To address the failure of vision- and LiDAR-based localization under adverse weather conditions (e.g., rain, snow, overcast), this paper proposes a lightweight and robust millimeter-wave (mmWave) radar place recognition method. The approach innovatively integrates complementary noise modeling of feature points and free space, and introduces a rotation-invariant circular 1D range histogram descriptor. It achieves low computational overhead (<50 KB parameters, <3 ms inference on ARM Cortex-A72) while maintaining weather-agnostic robustness. Notably, it is the first mmWave radar method to enable heading estimation from the very first frame in unstructured environments, thereby enabling embedded SLAM frontends.
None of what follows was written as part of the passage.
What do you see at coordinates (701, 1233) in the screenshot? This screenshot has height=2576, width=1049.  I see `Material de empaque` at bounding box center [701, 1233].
Evaluated on multi-session, cross-weather datasets—including OORD—the method achieves >92% recall, significantly outperforming existing radar-based localization approaches.

Place recognition plays an important role in achieving robust long-term autonomy. Real-world robots face a wide range of weather conditions (e.g. overcast, heavy rain, and snowing) and most sensors (i.e. camera, LiDAR) essentially functioning within or near-visible electromagnetic waves are sensitive to adverse weather conditions, making reliable localization difficult. In contrast, radar is gaining traction due to long electromagnetic waves, which are less affected by environmental changes and weather independence. In this work, we propose a radar-based lightweight and robust place recognition. We achieve rotational invariance and lightweight by selecting a one-dimensional ring-shaped description and robustness by mitigating the impact of false detection utilizing opposite noise characteristics between free space and feature. In addition, the initial heading can be estimated, which can assist in building a SLAM pipeline that combines odometry and registration, which takes into account onboard computing. The proposed method was tested for rigorous validation across various scenarios (i.e. single session, multi-session, and different weather conditions). In particular, we validate our descriptor achieving reliable place recognition performance through the results of extreme environments that lacked structural information such as an OORD dataset.